Me too Hannah, me too. I suspect he's a friend of Mini-mind. Just as twisted but a much better speller.

Fair enough, Pandora :)

Second Helen it perhaps shows that there are a lot of people with too much time on their hands. 1980horrora would be better off writing a blog....

Thanks Romana - it's funny but turning into a slightly hysterical -oh my god I have so much to do in such a short time and really don't need this right now- kind of way; especially when I'm replying to dozens of other real queries about our other items.

Thanks Plasman - that's a relief.

mele said...

Hi Kath,

I sympathise.

It's not even funny. If it was, it would be worth a laugh, but it's just a time waster.

Franzy and I have been on ebay for years and no one has pestered us in such a way. I think you got really unlucky.

Franzy and I went to Geneva a few years ago. It is so unbelievably beautiful, it's breathtaking. Send us some photos.

Vanessa said...

My week is only half as stressful as yours and I want to kick this guy in the shins for you. Seriously some people need to get a life.
Not that you have the energy, but can they be reported on ebay for being nuisances?

Marie said...

Comedy gold.

This has to be a wind-up, surely. My money is on the first seller using one of his other fake accounts to continue the stoush. You get "loosers" like this all over the net - they have several online personas and they even go on forums and argue with themselves under various aliases. Genuine, quite literal wankers. Where do people get the time for such drama?

If you had time, I'd say go for it and exchange insults, but is it worth the hassle when you have so much else to do?

The most idiots I get on our ebay want you to pay them to take your goods. And deliver them free to their cave in Kunnanurra. These sites are full of tightarses.

Anonymous said...

You may have heard of David Thorne.

Some people find him funny (a friend of mine thinks he's freaking hilarious) . Personally. I find the joke runs thin after about two different exchanges, but it's a rich tapestry after all.

It looks to me like someone's trying to imitate him.....and doing fairly badly at it.


cheers
B Smith

Marshall Stacks said...

he sounds like R.H to me.
I'll get Copperwitch over here for full analysis.

R.H. said...

No, it wasn't me, and I'm unhappy anyone could think my humour is that pissweak. I'd do better than that. Kath is someone I'd never pick on anyway, she's always been very kind to me.
I'm vain about my comments and want my name on them. Very rarely would I use an alias and I never post as 'anonymous'. I've had to use an alias recently to comment on Miss Pavlov's blog (where RH has been banned more times than anywhere else). The alias is 'Pedant's corner'.

She knows it's me.

Jayne said...

Good lord, the crap people get up to when they have time on their hands lol.
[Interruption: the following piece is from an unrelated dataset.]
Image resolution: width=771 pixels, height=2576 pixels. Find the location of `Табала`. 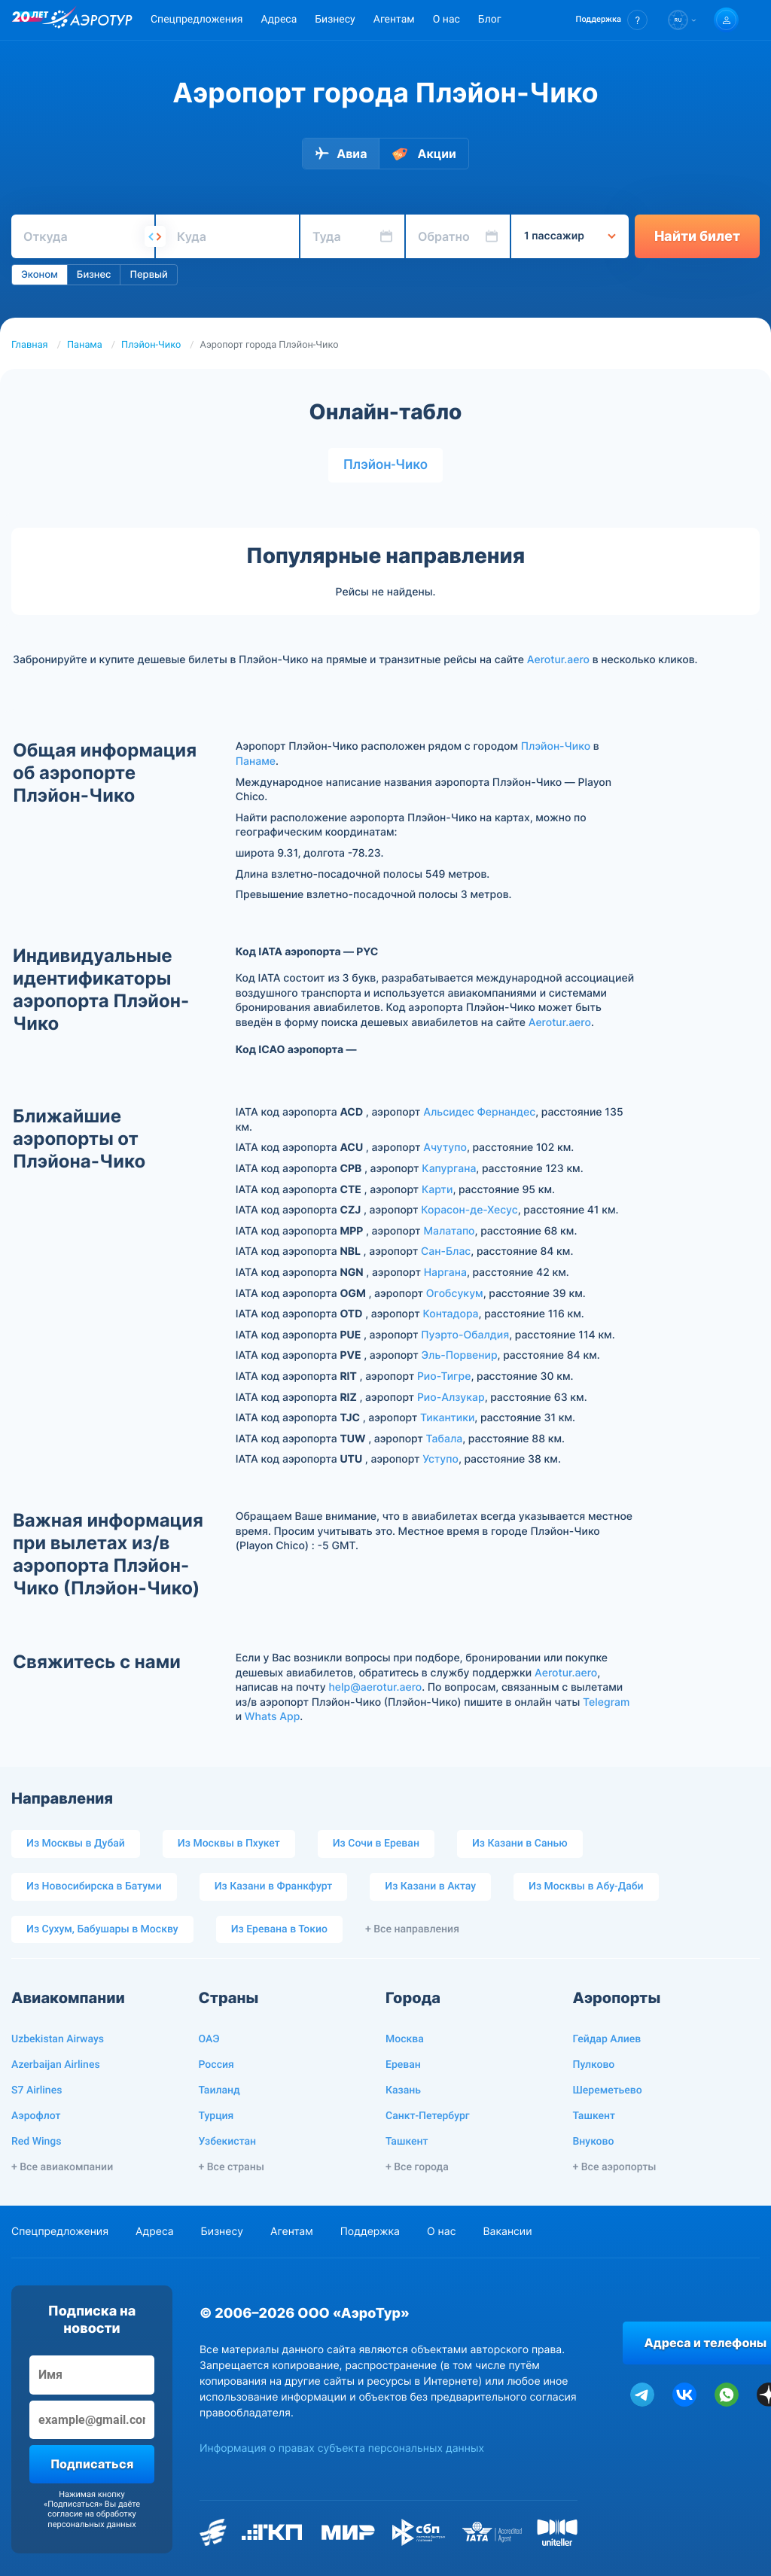 Табала is located at coordinates (444, 1439).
WV = dwarkin ...Darwin's lesser known 'looser' cousin who drowned in the shallow end of the gene pool.

R.H. said...

Look for someone who's jealous.

nuttynoton said...

There is nowt queer like folk and you seem to be attracting the sad ones with too much time on their hands!!

WV - ITSORAN - the reply to quaestions that are totally unrelated to the question!

Wally The Walrus said...

I think its very funny. Especially how the PS3 was not quite nimble enough for Juergen.

River said...

1980horrora sounds like a practical joker to me. I wouldn't sell him anything. Hope your TV finds a good home soon.